TOCANA配給映画『食人雪男』

先日、TOCANA配給映画『食人雪男』を鑑賞した。

監督は新鋭ジャマール・バーデン、脚本はJ・D・エリス。原題の“Abominable”は「忌まわしい」という意味で、「忌まわしい」雪男が雪山への侵入者を容赦なく葬っていくというストーリーだ。

男女で構成された探索隊が、すべての病を治すという奇跡の薬草「雪男草」を求めて山に入り、不思議な空間の中で雪男に追い詰められ、一人、また一人……と命を落としていく。探索隊メンバーそれぞれに思惑があり、仲間割れする場面もあるが、それほど深く人物像や背景が描かれるわけではない。主役はあくまでも雪男と雪男草なのだろう。

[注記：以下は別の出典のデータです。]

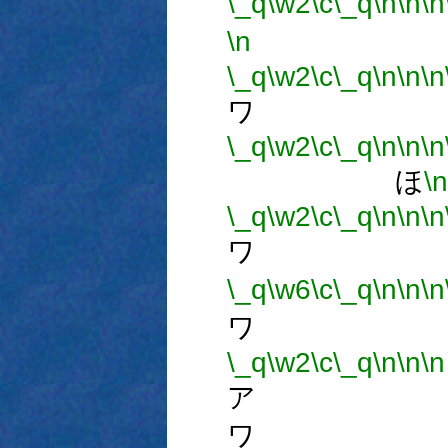
\_q
\w2
\c
\_q
\n
\n
\n
\n
\_q
\w2
\c
\_q
\n
\n
\n
ワ 
\_q
\w2
\c
\_q
\n
\n
\n
ほ
\n
\_q
\w2
\c
\_q
\n
\n
\n
ワ 
\_q
\w6
\c
\_q
\n
\n
\n
ワ 
\_q
\w2
\c
\_q
\n
\n
\n
ア 
ワ 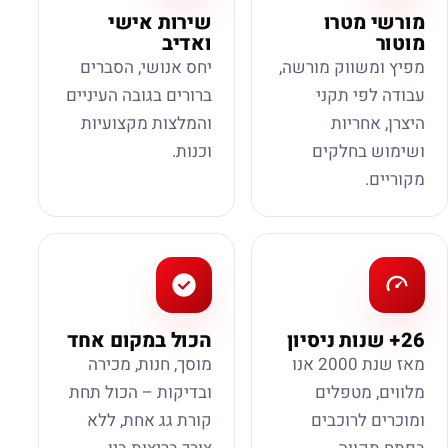
מורשי מטרו
שירות אישי
מוטור
ואדיב
מפיץ ומשווק מורשה,
יחס אנושי, הסברים
עבודה לפי תקני
ברורים בגובה העיניים
היצרן, אחריות
והמלצות מקצועיות
ושימוש בחלקים
וכנות.
מקוריים.
26+ שנות ניסיון
הכול במקום אחד
מאז שנת 2000 אנו
מוסך, חנות, מכירה
מלווים, מטפלים
ובדיקות – הכול תחת
ומוכרים לרוכבים
קורת גג אחת, ללא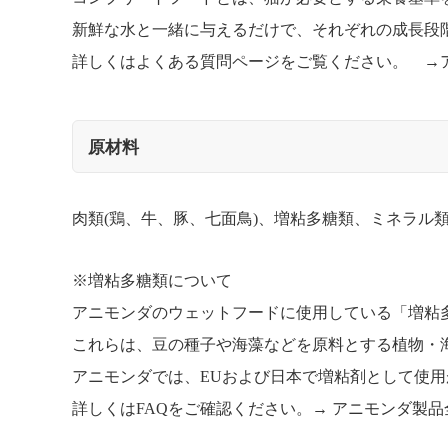
新鮮な水と一緒に与えるだけで、それぞれの成長段
詳しくはよくある質問ページをご覧ください。 →
原材料
肉類(鶏、牛、豚、七面鳥)、増粘多糖類、ミネラル類
※増粘多糖類について
アニモンダのウェットフードに使用している「増粘
これらは、豆の種子や海藻などを原料とする植物・
アニモンダでは、EUおよび日本で増粘剤として使
詳しくはFAQをご確認ください。→
アニモンダ製品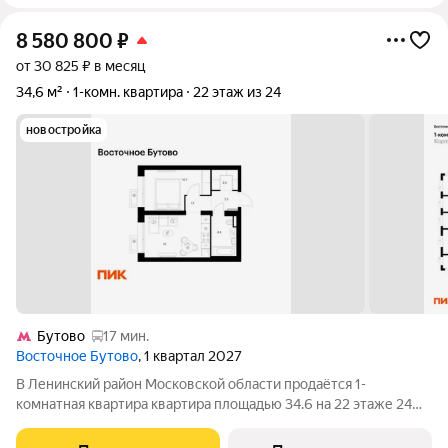
8 580 800
₽
от 30 825 ₽ в месяц
34,6 м²
1-комн. квартира
22 этаж из 24
новостройка
Бутово
17 мин.
Восточное Бутово
, 1 квартал 2027
В Ленинский район Московской области продаётся 1-
комнатная квартира квартира площадью 34.6 на 22 этаже 24
этажного дома (корпус 43.1, секция 1) в проекте ПИК
«Восточное Бутово». Удобное расположение 20 минут на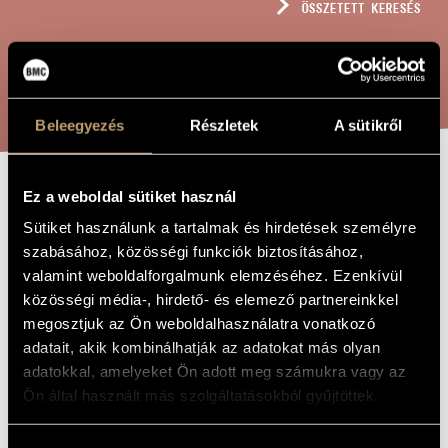
ÖSSZETETT KERESÉS
MŰVÉSZADATBÁZIS
ZENEMŰ-ADATBÁZIS
KERESÉS
ZENEI KÖNYVTÁR, ONLINE KATALÓGUS
Beleegyezés
Részletek
A sütikről
Ez a weboldal sütiket használ
DAL A VÖRÖS
A MŰ CÍME
Sütiket használunk a tartalmak és hirdetések személyre
ZÁSZLÓRÓL
szabásához, közösségi funkciók biztosításához,
valamint weboldalforgalmunk elemzéséhez. Ezenkívül
közösségi média-, hirdető- és elemező partnereinkkel
Dávid Gyula
ZENESZERZŐ
megosztjuk az Ön weboldalhasználatra vonatkozó
Dal a vörös zászlóról
adatait, akik kombinálhatják az adatokat más olyan
EREDETI /
MAGYAR CÍM
adatokkal, amelyeket Ön adott meg számukra vagy az
Song about the Red Flag
IDEGEN
Ön által használt más szolgáltatásokból gyűjtöttek.
NYELVŰ /
ANGOL CÍM
Egyszólamú ének
ALCÍM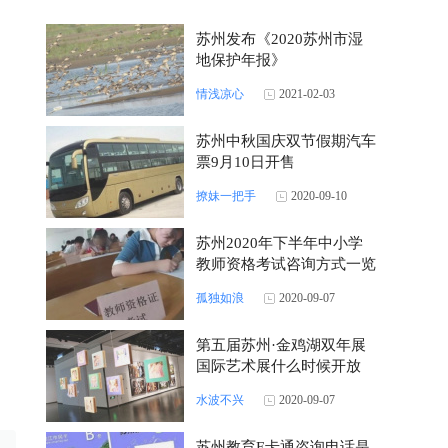
苏州发布《2020苏州市湿
地保护年报》
情浅凉心
2021-02-03
苏州中秋国庆双节假期汽车
票9月10日开售
撩妹一把手
2020-09-10
苏州2020年下半年中小学
教师资格考试咨询方式一览
孤独如浪
2020-09-07
第五届苏州·金鸡湖双年展
国际艺术展什么时候开放
水波不兴
2020-09-07
苏州教育E卡通咨询电话是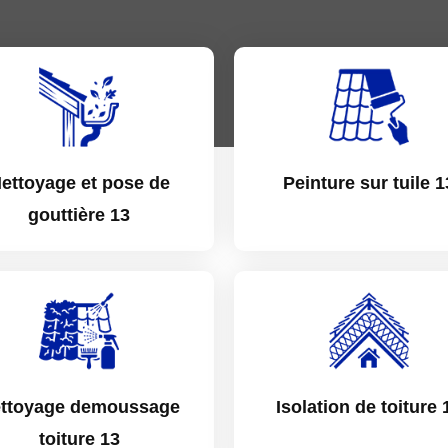
ettoyage et pose de
Peinture sur tuile 1
gouttière 13
ttoyage demoussage
Isolation de toiture 
toiture 13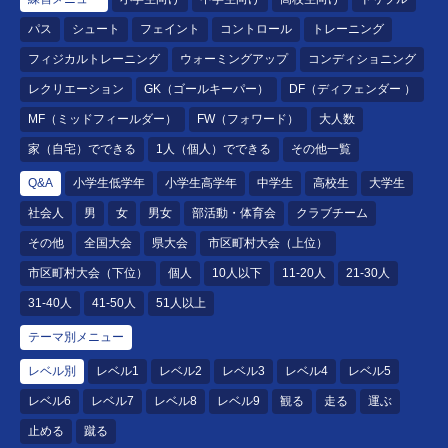
パス
シュート
フェイント
コントロール
トレーニング
フィジカルトレーニング
ウォーミングアップ
コンディショニング
レクリエーション
GK（ゴールキーパー）
DF（ディフェンダー ）
MF（ミッドフィールダー）
FW（フォワード）
大人数
家（自宅）でできる
1人（個人）でできる
その他一覧
Q&A
小学生低学年
小学生高学年
中学生
高校生
大学生
社会人
男
女
男女
部活動・体育会
クラブチーム
その他
全国大会
県大会
市区町村大会（上位）
市区町村大会（下位）
個人
10人以下
11-20人
21-30人
31-40人
41-50人
51人以上
テーマ別メニュー
レベル別
レベル1
レベル2
レベル3
レベル4
レベル5
レベル6
レベル7
レベル8
レベル9
観る
走る
運ぶ
止める
蹴る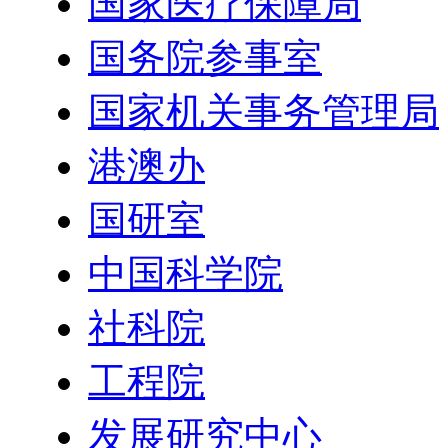
国家医疗保障局
国务院参事室
国家机关事务管理局
港澳办
国研室
中国科学院
社科院
工程院
发展研究中心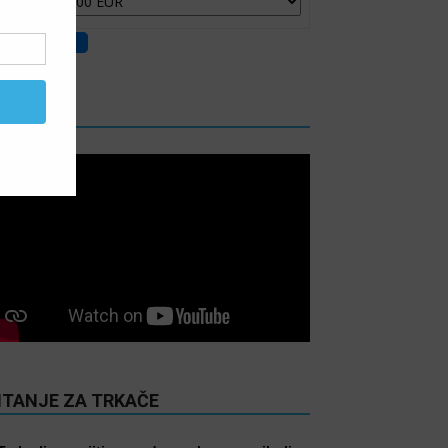
IDEO
ITANJE ZA TRKAČE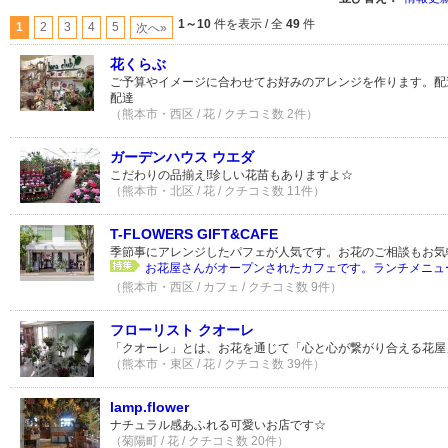
1～10
件を表示 / 全
49
件
1
2
3
4
5
次へ»
花くらぶ
ご予算やイメージに合わせてお好みのアレンジを作ります。配達料
配達
（熊本市・西区 / 花 / クチコミ数 2件）
ガーデンハウス ウエダ
こだわりの品揃え!珍しい花苗もありますよ☆
（熊本市・北区 / 花 / クチコミ数 11件）
T-FLOWERS GIFT&CAFE
季節事にアレンジしたパフェが人気です。お花のご相談もお気
お花屋さんがオープンされたカフェです。ランチメニュー
（熊本市・西区 / カフェ / クチコミ数 9件）
フローリスト クオーレ
「クオーレ」とは、お花を通じて「心と心が繋がり合える花屋
（熊本市・東区 / 花 / クチコミ数 39件）
lamp.flower
ナチュラル感あふれる可愛いお店です☆
（菊陽町 / 花 / クチコミ数 20件）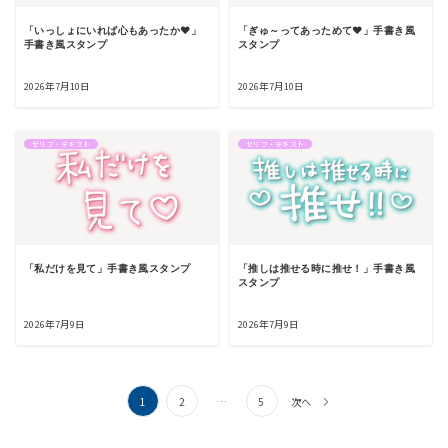
「いっしょにいれば心もあったか♥」
「ぎゅ～ってあっためて♥」手書き風
手書き風スタンプ
スタンプ
2026年7月10日
2026年7月10日
セリフ・テキスト
セリフ・テキスト
「私だけを見て」手書き風スタンプ
「推しは推せる時に推せ！」手書き風
スタンプ
2026年7月9日
2026年7月9日
投
1
2
…
5
次へ
稿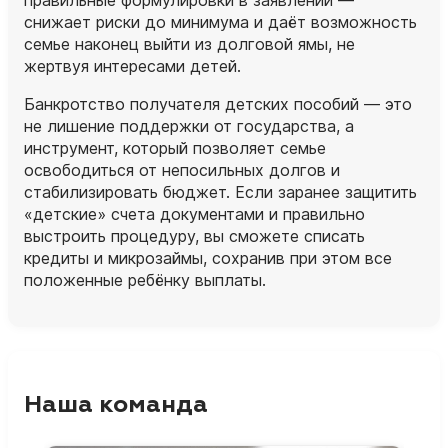
правильные формулировки в заявлении —
снижает риски до минимума и даёт возможность
семье наконец выйти из долговой ямы, не
жертвуя интересами детей.
Банкротство получателя детских пособий — это
не лишение поддержки от государства, а
инструмент, который позволяет семье
освободиться от непосильных долгов и
стабилизировать бюджет. Если заранее защитить
«детские» счета документами и правильно
выстроить процедуру, вы сможете списать
кредиты и микрозаймы, сохранив при этом все
положенные ребёнку выплаты.
Наша команда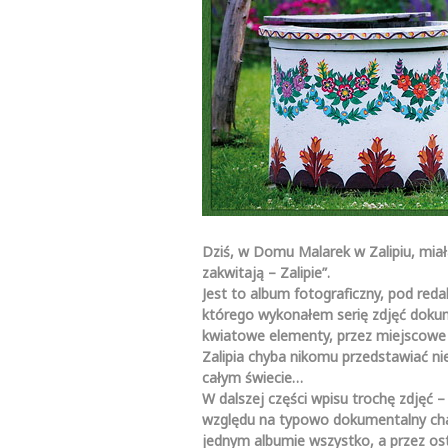
Dziś, w Domu Malarek w Zalipiu, mi
zakwitają – Zalipie”.
Jest to album fotograficzny, pod re
którego wykonałem serię zdjęć dokum
kwiatowe elementy, przez miejscowe 
Zalipia chyba nikomu przedstawiać ni
całym świecie…
W dalszej części wpisu trochę zdjęć – 
względu na typowo dokumentalny char
jednym albumie wszystko, a przez ost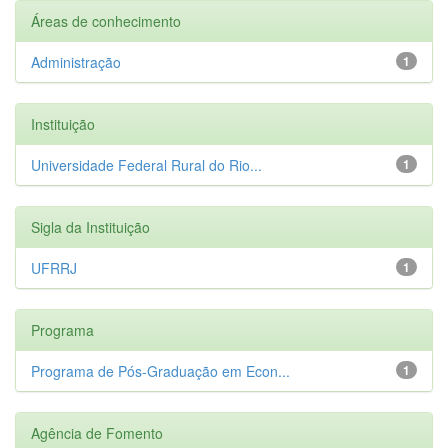
Áreas de conhecimento
Administração
1
Instituição
Universidade Federal Rural do Rio...
1
Sigla da Instituição
UFRRJ
1
Programa
Programa de Pós-Graduação em Econ...
1
Agência de Fomento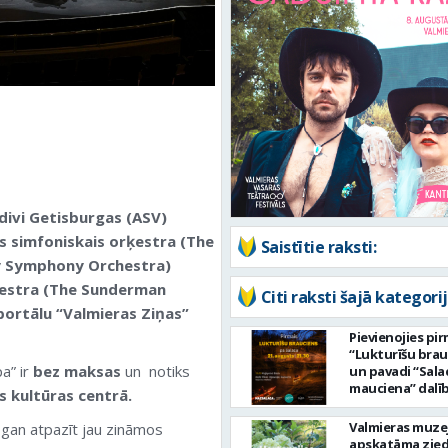
 divi Getisburgas
(ASV)
 simfoniskais orķestra (The
Saistītie raksti:
y Symphony Orchestra)
estr
a (The Sunderman
Citi raksti šajā kategorij
 portālu “Valmieras Ziņas”
Pievienojies pi
“Lukturīšu bra
a” ir
bez maksas
un notiks
un pavadi “Sala
mauciena” dalī
s kultūras centrā.
ceļā uz jūru!
Valmieras muze
gan atpazīt jau zināmos
apskatāma zie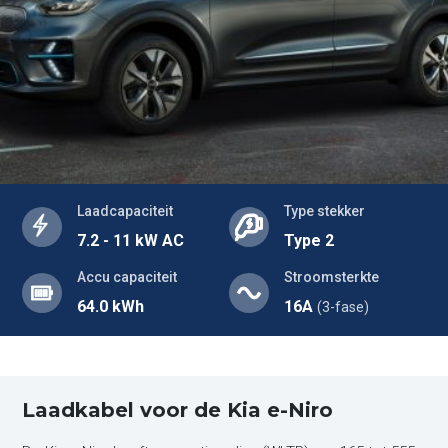
Laadcapaciteit
Type stekker
7.2 - 11 kW AC
Type 2
Accu capaciteit
Stroomsterkte
64.0 kWh
16A
(3-fase)
Laadkabel voor de Kia e-Niro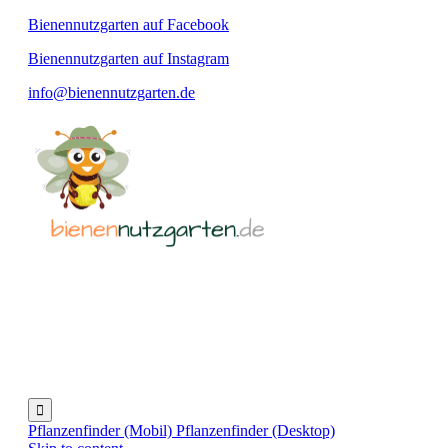
Bienennutzgarten auf Facebook
Bienennutzgarten auf Instagram
info@bienennutzgarten.de

Pflanzenfinder (Mobil)
Pflanzenfinder (Desktop)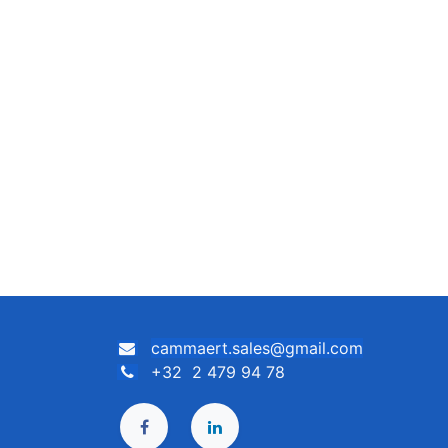
cammaert.sales@gmail.com
+32 2 479 94 78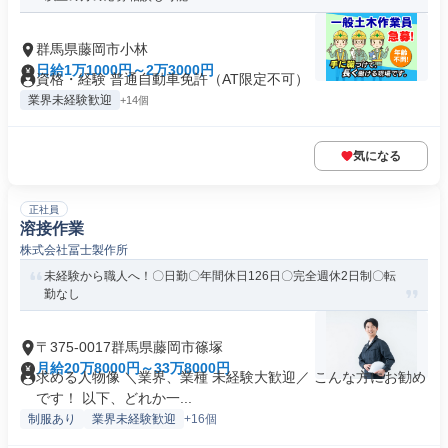
群馬県藤岡市小林
日給1万1000円～2万3000円
資格・経験 普通自動車免許（AT限定不可）
業界未経験歓迎
+14個
気になる
正社員
溶接作業
株式会社冨士製作所
未経験から職人へ！〇日勤〇年間休日126日〇完全週休2日制〇転
勤なし
〒375-0017群馬県藤岡市篠塚
月給20万8000円～33万8000円
求める人物像 ＼業界、業種 未経験大歓迎／ こんな方にお勧め
です！ 以下、どれか一...
制服あり
業界未経験歓迎
+16個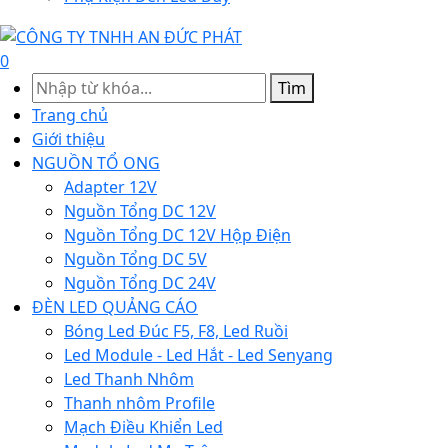
0
Tìm
Trang chủ
Giới thiệu
NGUỒN TỔ ONG
Adapter 12V
Nguồn Tổng DC 12V
Nguồn Tổng DC 12V Hộp Điện
Nguồn Tổng DC 5V
Nguồn Tổng DC 24V
ĐÈN LED QUẢNG CÁO
Bóng Led Đúc F5, F8, Led Ruồi
Led Module - Led Hắt - Led Senyang
Led Thanh Nhôm
Thanh nhôm Profile
Mạch Điều Khiển Led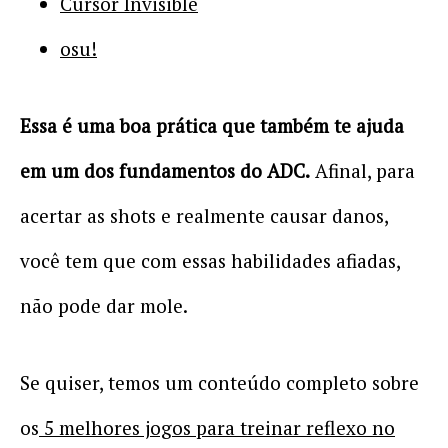
Cursor Invisible
osu!
Essa é uma boa prática que também te ajuda
em um dos fundamentos do ADC.
Afinal, para
acertar as shots e realmente causar danos,
você tem que com essas habilidades afiadas,
não pode dar mole.
Se quiser, temos um conteúdo completo sobre
os
5 melhores jogos para treinar reflexo no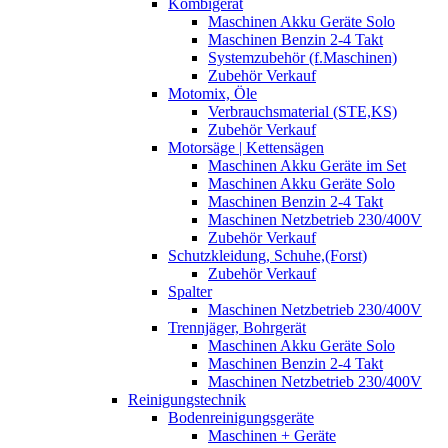
Kombigerät
Maschinen Akku Geräte Solo
Maschinen Benzin 2-4 Takt
Systemzubehör (f.Maschinen)
Zubehör Verkauf
Motomix, Öle
Verbrauchsmaterial (STE,KS)
Zubehör Verkauf
Motorsäge | Kettensägen
Maschinen Akku Geräte im Set
Maschinen Akku Geräte Solo
Maschinen Benzin 2-4 Takt
Maschinen Netzbetrieb 230/400V
Zubehör Verkauf
Schutzkleidung, Schuhe,(Forst)
Zubehör Verkauf
Spalter
Maschinen Netzbetrieb 230/400V
Trennjäger, Bohrgerät
Maschinen Akku Geräte Solo
Maschinen Benzin 2-4 Takt
Maschinen Netzbetrieb 230/400V
Reinigungstechnik
Bodenreinigungsgeräte
Maschinen + Geräte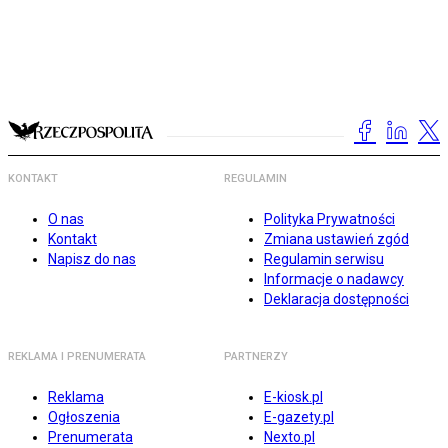
KONTAKT
REGULAMIN
O nas
Polityka Prywatności
Kontakt
Zmiana ustawień zgód
Napisz do nas
Regulamin serwisu
Informacje o nadawcy
Deklaracja dostępności
REKLAMA I PRENUMERATA
PARTNERZY
Reklama
E-kiosk.pl
Ogłoszenia
E-gazety.pl
Prenumerata
Nexto.pl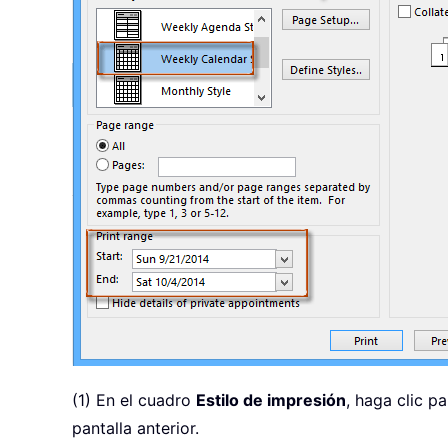
(1) En el cuadro
Estilo de impresión
, haga clic p
pantalla anterior.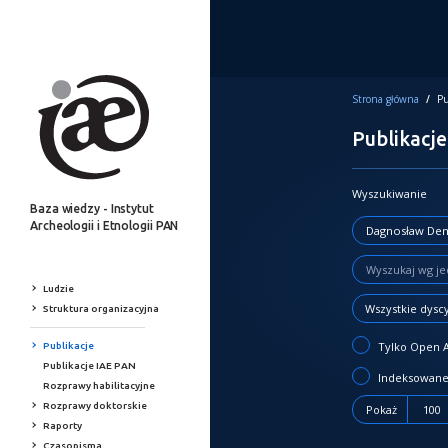
Strona główna
/
Pu
Publikacje
Wyszukiwanie
Baza wiedzy - Instytut
Archeologii i Etnologii PAN
Ludzie
Wszystkie dysc
Struktura organizacyjna
Tylko Open 
Publikacje
Publikacje IAE PAN
Indeksowane
Rozprawy habilitacyjne
Rozprawy doktorskie
Pokaż
100
Raporty
Czasopisma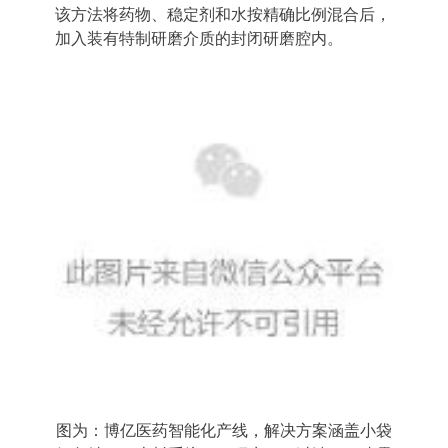
该方法将药物、稳定剂和水按精确比例混合后，
加入装有特制研磨介质
的封闭研磨腔内。
图为：博亿医药智能化产线，解决方案涵盖小袋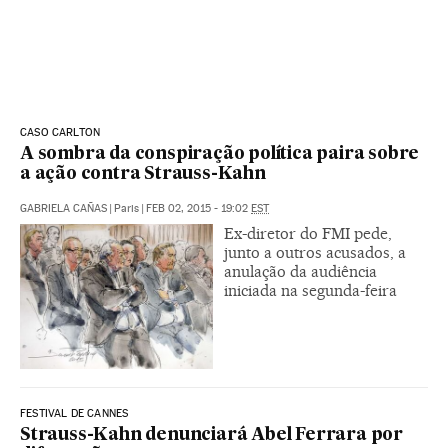
CASO CARLTON
A sombra da conspiração política paira sobre
a ação contra Strauss-Kahn
GABRIELA CAÑAS
|
Paris
|
FEB 02, 2015 - 19:02
EST
Ex-diretor do FMI pede,
junto a outros acusados, a
anulação da audiência
iniciada na segunda-feira
FESTIVAL DE CANNES
Strauss-Kahn denunciará Abel Ferrara por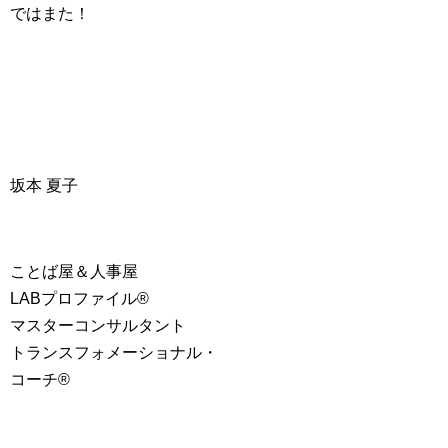
ではまた！
坂本 夏子
ことば屋＆人事屋
LABプロファイル®
マスターコンサルタント
トランスフォメーショナル・
コーチ®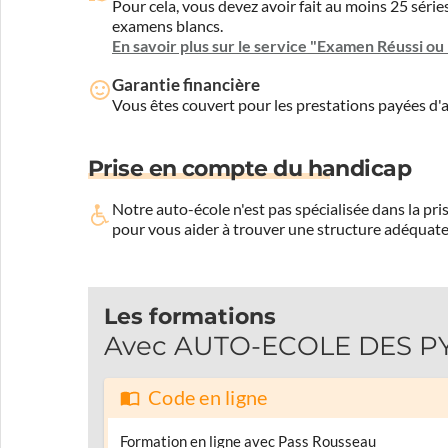
Pour cela, vous devez avoir fait au moins 25 sér
examens blancs.
En savoir plus sur le service "Examen Réussi o
Garantie financière
Vous êtes couvert pour les prestations payées d
Prise en compte du handicap
Notre auto-école n'est pas spécialisée dans la 
pour vous aider à trouver une structure adéquate
Les formations
Avec AUTO-ECOLE DES PYR
Code en ligne
Formation en ligne avec Pass Rousseau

一番の見どころは、雪男が探索隊メンバーを屠っているシーンだ。体の一尾を引き裂いたり、首を噛み千切ったり、顔面を剥ぎ取ったり……。まあ、やりたい放題。こうしたシーンを特殊メイクを使ってリアルに表現しているので、グロ耐性が無い人には酷だろう。逆に、そういうのが好きな人なら、思わず見入ってしまうこと間違いなし。僕はもちろん後者だ(笑)

凄惨なシーンを強調するという意味では、登場人物を前面に出さないのは正解だと思う。真っ白な雪にピシャッと飛び散る赤い色こそが『食人雪男』を象徴しているといっても過言ではない。監督のインタビューにもある通り、「鑑賞者に本物を伝えるために頑張っているのだという意識」が滲み出ていた。

それから、個人的には、男性メンバーのヘタレっぷりが面白かった。雪男と戦っても、悉く役に立っていない印象だ。「どうしてそっちの方向に銃を撃つのかな?」などとツッコみたくなるが、ツッコむまでもなく、雪男に憐れな姿にされてしまう。彼らの行動にはコミカルさすらあるのだが、凄惨なシーンを中和する役割を果たしていて、なかなか良い味を出しているのではないだろうか?

一方で、女性メンバーはたくましい。それぞれに思いがあって、雪男草への執着をきちんと行動で示している。一方的に屠られて終わりではない。女性の強さを強調する上でも、やはり男性はヘタレでなくてはならない(笑)

雪男は山の守り神という位置づけで、パッと見ゴリラみたいだが、どうも不死身の存在らしい。至近距離から銃撃されてもぶっ倒れないので、到底人間が敵う相手ではないのかもしれない。動きも素早く、ふと姿を消して、次の瞬間にメンバーに襲いかかっている、といったシーンが恐怖を演出する。実際にこんな雪男には遭遇したくない……。

日本もあと数か月で冬になり、地域によっては雪が降る。その前に『食人雪男』を観ておくと、スキーなどで雪山に入るのがきっと怖くなるだろう。